Famous, by Webster's definition, is someone who is "widely known; honored for achievement." Hunger Games author, Suzanne Collins, definitely fits that bill. I know because I became a fan of hers with the Underland Chronicles, and it just made sense to stick with her when her Hunger Games trilogy came out. She has millions of fans, and to most people, fans determine whether an author is famous or not. But are fans they only thing that determine whether an author is famous or not? Remember the second part of that definition--honored for an achievement?
When I take stock of what I have accomplished since I retired in 2012 and began my new career as a writer and author, I have several achievements that I am proud of. My children's articles have seen the light of day thanks to Guardian Angel Kids, my non-fiction book The Great Camel Experiment of the Old West was published, and I was able to self-publish my first picture book thanks to my family of supporters. In addition, my first Tween Novel was just contracted by MuseitUp Publishing. And, I am happy to say that each article, short story, and book was written because of an overwhelming need to put the idea on paper--a need to accomplish a goal--and a need to fulfill my dream of becoming a writer and an author--a need to keep walking on my journey.
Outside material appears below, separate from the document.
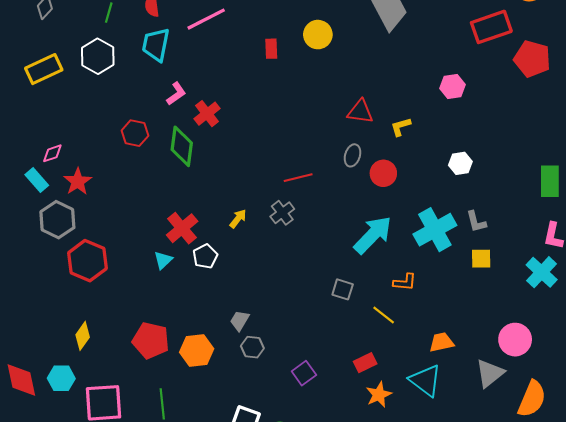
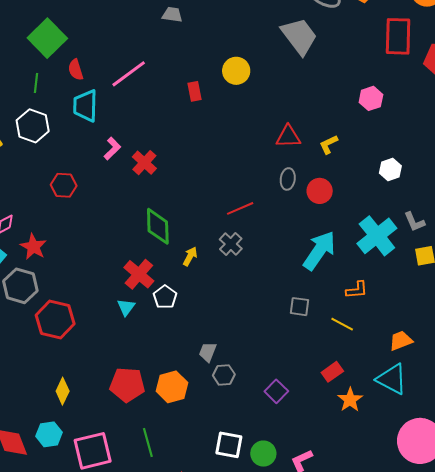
red rectangle: (491, 27) -> (398, 36), turned -60
red hexagon: (135, 133) -> (64, 185), moved
green diamond: (182, 146) -> (158, 226), moved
I really think that it takes more than fans to be considered famous. In my journey, I've been blessed with the friendships of an inspiring group of writers--aspiring, published, and accomplished. Not one of them considers herself and himself to be famous, but each one of them is famous to me. Why? Because of their desire to write, their determination to do the hard stuff even if there is not recognition, their willingness to encourage every new writer as well as each other, and their love of the written word. I am a fan of every single one of them.
But if the world only looks to fans for a determination of successfully achieving fame, then I truly am famous because my 10 year-old grand daughter answered her classmate's question, "Are you famous?" with "She is to me."